Without a conscience, what is a doctor, nurse, or pharmacist except a technician willing to follow the whims of law?

(Again, this is not sound-bite material!)  I received an e-mail from the American Defense Fund concerning the lawsuit against the State of Arizona by Planned Parenthood over a law to protect those of us in medicine who have consciences.

The ruling overturned a two year old injunction that prevented quite a few limitations placed on abortion in the State, including informed consent, parental consent, and the requirement that doctors, not nurses, perform abortions as well as the conscience issue.

Over the last decade, there have been several deliberate attacks against the right of medical professionals to obey our consciences and to refuse to provide services that we do not believe are “medical care.” I’ve tried to cover them at, even though I had a hard time keeping my promise to avoid politics and religion on that blog.

The articles at include this one from the American Journal of Bioethics, this one by a lawyer writing in the New England Journal of Medicine, and this one from this year about the Obama Administration’s refusal to protect the conscience.

Here’s the update, dated August 11, 2011:

A litigation update:

The Arizona Court of Appeals issued an opinion today on conscience rights.

In a case litigated partially by the State, partially by the Speaker of the Arizona House, and partially by ADF, BDF, and CAP on behalf of a variety of pro-life medical groups (Ave Maria Pharmacy, Christian Medical and Dental Associations, Christian Pharmacists Fellowship International, American Association of Pro-Life Obstetricians and Gynecologists, and Catholic Medical Association) . . . . . . the Court upheld Arizona’s state conscience protection statute Ariz.
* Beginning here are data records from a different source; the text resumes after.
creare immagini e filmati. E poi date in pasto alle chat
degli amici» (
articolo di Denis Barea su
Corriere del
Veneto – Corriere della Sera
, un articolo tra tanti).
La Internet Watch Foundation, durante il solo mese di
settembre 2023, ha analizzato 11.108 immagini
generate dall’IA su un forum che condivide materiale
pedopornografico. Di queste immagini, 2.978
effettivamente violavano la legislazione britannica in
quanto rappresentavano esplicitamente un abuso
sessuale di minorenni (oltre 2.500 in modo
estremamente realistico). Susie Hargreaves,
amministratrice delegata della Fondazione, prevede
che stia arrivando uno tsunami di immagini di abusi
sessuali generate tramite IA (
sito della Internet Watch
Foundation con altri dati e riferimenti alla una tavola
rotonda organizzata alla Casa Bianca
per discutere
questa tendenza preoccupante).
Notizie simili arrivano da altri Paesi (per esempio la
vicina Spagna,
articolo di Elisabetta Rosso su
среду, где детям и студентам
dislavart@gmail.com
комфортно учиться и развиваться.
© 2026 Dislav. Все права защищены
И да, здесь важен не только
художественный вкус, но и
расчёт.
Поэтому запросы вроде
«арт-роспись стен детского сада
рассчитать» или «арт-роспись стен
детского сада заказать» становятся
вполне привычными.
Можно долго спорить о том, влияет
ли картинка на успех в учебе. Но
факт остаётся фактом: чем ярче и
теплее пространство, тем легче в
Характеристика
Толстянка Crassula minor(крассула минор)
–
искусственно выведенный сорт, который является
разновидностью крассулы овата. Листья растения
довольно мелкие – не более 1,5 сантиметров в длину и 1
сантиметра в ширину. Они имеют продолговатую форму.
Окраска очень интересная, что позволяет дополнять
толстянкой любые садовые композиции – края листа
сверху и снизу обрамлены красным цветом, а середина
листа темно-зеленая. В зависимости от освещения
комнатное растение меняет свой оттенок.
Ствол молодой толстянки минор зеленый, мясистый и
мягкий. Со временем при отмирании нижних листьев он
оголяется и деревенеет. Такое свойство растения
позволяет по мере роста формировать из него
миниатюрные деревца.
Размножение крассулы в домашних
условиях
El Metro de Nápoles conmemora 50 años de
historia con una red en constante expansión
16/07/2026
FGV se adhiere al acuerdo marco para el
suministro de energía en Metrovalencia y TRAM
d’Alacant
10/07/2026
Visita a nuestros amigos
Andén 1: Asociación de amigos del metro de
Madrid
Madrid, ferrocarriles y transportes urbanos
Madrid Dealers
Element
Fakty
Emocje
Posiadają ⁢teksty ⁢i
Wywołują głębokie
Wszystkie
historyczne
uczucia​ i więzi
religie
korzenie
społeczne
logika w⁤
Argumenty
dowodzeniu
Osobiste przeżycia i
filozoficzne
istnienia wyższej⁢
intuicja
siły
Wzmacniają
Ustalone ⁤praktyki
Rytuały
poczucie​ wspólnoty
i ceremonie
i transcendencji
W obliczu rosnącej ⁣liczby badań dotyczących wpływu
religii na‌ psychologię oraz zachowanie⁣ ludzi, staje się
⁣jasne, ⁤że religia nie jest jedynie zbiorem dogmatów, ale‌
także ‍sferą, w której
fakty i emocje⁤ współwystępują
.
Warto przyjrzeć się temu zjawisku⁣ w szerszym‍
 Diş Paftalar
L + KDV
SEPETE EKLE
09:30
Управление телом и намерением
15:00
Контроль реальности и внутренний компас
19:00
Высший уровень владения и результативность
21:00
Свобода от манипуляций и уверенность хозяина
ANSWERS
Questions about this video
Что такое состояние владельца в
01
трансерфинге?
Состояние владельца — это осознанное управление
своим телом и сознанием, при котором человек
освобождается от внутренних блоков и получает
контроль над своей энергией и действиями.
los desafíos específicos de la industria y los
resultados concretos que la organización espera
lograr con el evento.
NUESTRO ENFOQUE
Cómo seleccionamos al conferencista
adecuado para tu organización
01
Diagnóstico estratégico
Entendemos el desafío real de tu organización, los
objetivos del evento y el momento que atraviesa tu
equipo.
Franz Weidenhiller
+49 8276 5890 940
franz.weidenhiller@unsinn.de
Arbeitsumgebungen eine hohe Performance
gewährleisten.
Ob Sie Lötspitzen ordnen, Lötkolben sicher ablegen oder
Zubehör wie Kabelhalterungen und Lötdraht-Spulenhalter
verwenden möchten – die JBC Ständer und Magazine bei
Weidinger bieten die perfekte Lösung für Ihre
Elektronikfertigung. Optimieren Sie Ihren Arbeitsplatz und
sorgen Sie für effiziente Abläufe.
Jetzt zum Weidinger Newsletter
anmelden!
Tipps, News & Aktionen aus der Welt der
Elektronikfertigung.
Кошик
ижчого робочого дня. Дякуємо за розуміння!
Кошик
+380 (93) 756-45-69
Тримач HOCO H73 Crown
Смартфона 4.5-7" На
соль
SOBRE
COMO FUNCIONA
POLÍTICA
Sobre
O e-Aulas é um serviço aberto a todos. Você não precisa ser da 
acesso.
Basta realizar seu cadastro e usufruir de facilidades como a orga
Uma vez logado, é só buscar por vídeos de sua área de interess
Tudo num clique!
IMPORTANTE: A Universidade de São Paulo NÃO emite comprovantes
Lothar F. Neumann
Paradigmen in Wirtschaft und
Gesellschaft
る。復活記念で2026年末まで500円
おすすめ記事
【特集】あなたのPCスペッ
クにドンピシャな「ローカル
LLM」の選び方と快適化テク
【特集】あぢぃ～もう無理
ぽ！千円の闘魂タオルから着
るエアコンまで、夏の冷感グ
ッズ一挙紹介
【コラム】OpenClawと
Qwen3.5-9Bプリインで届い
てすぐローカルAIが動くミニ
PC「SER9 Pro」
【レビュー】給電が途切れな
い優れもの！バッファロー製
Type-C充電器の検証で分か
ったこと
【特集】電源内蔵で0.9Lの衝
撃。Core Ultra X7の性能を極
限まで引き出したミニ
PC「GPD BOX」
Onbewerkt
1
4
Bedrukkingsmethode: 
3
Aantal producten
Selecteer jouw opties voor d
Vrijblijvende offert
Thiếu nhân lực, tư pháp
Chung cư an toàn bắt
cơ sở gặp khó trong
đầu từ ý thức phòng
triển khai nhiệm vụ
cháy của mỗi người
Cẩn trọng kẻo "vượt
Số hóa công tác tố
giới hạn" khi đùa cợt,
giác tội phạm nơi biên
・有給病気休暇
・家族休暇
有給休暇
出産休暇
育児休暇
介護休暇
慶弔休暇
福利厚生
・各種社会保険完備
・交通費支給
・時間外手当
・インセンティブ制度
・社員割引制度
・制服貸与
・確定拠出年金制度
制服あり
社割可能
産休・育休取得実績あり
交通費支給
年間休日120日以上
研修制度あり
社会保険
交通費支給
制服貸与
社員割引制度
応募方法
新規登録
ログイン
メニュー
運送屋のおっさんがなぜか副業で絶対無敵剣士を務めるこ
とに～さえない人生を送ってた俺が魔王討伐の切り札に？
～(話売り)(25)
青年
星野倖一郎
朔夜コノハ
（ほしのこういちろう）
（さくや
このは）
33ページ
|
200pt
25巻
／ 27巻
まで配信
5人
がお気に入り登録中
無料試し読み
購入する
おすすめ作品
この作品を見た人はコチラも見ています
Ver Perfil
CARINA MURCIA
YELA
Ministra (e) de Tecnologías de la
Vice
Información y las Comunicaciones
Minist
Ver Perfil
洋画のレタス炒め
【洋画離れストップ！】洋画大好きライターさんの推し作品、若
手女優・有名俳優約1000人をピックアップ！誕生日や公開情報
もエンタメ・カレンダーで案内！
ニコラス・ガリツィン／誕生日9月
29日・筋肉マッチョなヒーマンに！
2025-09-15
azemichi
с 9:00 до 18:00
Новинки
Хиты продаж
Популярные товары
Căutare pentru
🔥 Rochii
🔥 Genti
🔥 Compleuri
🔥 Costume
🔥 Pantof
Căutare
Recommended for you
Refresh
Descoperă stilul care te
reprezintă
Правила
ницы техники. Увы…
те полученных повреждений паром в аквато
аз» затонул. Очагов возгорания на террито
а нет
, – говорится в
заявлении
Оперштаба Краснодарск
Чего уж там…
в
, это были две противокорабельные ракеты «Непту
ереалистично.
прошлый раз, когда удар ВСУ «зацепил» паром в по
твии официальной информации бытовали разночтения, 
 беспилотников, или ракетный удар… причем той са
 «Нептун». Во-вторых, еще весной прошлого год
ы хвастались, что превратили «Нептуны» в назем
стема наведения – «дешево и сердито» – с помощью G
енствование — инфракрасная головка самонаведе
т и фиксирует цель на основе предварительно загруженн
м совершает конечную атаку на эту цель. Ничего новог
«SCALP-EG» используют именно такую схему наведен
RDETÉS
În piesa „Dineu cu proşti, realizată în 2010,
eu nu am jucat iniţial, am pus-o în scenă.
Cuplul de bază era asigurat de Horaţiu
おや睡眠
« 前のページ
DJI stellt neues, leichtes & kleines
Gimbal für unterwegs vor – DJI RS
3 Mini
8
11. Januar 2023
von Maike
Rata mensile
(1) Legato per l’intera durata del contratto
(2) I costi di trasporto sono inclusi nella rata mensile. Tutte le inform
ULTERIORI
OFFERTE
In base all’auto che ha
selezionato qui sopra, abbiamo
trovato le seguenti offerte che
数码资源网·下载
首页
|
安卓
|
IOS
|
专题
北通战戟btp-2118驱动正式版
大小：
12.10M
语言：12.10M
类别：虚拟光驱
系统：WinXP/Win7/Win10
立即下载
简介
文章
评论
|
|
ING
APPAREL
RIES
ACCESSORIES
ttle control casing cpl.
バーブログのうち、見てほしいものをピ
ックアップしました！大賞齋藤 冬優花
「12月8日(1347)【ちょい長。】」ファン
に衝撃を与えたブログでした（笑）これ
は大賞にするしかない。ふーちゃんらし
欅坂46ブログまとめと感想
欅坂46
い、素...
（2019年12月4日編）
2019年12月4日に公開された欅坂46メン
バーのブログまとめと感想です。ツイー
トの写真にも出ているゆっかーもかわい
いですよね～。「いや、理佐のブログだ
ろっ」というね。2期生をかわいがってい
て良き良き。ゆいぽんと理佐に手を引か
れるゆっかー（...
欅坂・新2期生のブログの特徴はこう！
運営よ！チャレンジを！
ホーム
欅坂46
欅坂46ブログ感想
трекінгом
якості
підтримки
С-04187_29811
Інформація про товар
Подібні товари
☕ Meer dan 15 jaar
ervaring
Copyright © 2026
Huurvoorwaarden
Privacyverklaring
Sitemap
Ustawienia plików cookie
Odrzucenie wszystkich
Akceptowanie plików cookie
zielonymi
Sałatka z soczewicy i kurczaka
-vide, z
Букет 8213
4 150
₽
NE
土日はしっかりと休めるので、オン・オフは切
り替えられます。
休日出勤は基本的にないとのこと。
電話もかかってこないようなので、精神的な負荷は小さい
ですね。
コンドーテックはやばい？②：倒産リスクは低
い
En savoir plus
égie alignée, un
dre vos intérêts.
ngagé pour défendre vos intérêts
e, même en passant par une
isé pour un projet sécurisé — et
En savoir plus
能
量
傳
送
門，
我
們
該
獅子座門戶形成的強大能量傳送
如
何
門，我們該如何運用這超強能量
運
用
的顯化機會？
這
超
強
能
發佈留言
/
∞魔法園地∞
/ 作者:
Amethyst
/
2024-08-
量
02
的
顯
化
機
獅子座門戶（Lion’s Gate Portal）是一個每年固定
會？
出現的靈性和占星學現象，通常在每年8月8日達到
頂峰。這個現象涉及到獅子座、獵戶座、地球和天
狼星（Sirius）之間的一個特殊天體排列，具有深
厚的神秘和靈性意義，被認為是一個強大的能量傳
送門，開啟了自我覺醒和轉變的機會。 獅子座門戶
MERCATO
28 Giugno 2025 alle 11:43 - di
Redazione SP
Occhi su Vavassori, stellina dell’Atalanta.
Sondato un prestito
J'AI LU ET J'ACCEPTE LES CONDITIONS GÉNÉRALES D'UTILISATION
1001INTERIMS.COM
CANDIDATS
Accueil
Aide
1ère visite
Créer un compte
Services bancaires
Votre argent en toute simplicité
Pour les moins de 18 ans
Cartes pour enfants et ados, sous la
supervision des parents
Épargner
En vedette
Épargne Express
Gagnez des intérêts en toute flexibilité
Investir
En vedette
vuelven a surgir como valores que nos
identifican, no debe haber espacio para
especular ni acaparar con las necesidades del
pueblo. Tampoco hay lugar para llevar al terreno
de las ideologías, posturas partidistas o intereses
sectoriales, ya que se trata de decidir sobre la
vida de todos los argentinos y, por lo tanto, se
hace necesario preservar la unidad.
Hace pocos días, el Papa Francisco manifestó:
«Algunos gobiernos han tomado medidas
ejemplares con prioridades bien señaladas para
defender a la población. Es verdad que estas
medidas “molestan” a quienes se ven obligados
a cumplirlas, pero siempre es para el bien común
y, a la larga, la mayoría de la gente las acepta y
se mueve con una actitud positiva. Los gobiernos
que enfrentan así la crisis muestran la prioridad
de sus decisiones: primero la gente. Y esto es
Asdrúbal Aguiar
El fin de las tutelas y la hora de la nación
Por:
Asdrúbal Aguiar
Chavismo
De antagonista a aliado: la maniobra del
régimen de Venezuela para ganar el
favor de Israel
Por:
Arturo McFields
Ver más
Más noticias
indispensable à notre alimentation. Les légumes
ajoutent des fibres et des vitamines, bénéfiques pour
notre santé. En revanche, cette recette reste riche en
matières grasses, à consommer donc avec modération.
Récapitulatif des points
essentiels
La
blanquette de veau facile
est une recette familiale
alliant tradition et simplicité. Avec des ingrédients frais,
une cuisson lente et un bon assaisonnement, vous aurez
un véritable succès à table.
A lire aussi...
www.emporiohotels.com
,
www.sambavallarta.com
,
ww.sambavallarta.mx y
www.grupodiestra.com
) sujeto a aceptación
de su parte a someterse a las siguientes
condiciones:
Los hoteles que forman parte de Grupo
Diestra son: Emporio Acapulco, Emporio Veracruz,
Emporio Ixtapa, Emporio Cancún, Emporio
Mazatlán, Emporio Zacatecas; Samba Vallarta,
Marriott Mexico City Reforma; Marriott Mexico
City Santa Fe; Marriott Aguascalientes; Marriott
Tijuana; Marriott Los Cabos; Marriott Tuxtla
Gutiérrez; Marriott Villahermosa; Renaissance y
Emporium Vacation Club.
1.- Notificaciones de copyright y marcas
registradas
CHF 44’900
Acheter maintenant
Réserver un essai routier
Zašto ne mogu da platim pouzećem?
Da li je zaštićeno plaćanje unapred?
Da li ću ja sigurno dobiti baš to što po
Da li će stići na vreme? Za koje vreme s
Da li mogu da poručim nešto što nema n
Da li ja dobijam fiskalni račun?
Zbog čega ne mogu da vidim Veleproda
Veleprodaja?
Rev. Stat. § 36-2154, against a challenge by Planned Parenthood of Arizona. The Court also upheld the right of the aforementioned pro-life groups to intervene in the case to defend the conscience law.

Here is the opinion, and below I provide some highlights.

The conscience statute protects hospitals, physicians, and staff from being involved in abortion, and all of the above plus pharmacists and pharmacy employees from being involved in any abortive or anti-implantive drug or device. The Court of Appeals’ decision reverses an injunction that Planned Parenthood had obtained below in the Arizona trial court, which had enjoined not only conscience protections but a bunch of pro-life provisions of Arizona law (including laws about parental involvement in abortion, prohibiting non-doctors from performing them, and other pro-life measures).

PP threw the kitchen sink of anti-conscience arguments against this conscience statute, and the Court specifically addresses PP’s arguments on pages 32-37, saying some very helpful things against some of the popular “access” arguments we all hear against conscience rights. (The Court does unfortunately characterize the conscience statute as “refusal provisions.”)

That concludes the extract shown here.